RAW DATA Start Marker

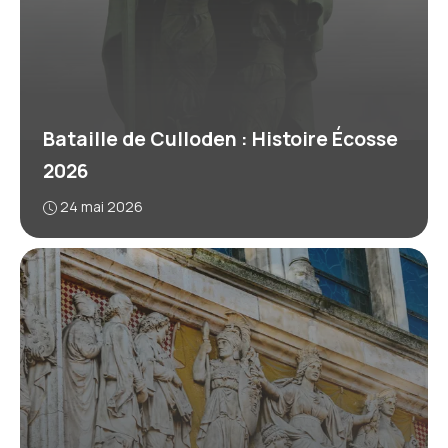
Bataille de Culloden : Histoire Écosse
2026
24 mai 2026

RAW DATA End Marker

• **EXERCISE AIM**
Put each line of the listing above into the copy exactly, dropping the pictures.

• **SOLUTION FOR THIS TASK**
Bataille de Culloden : Histoire Écosse
2026
24 mai 2026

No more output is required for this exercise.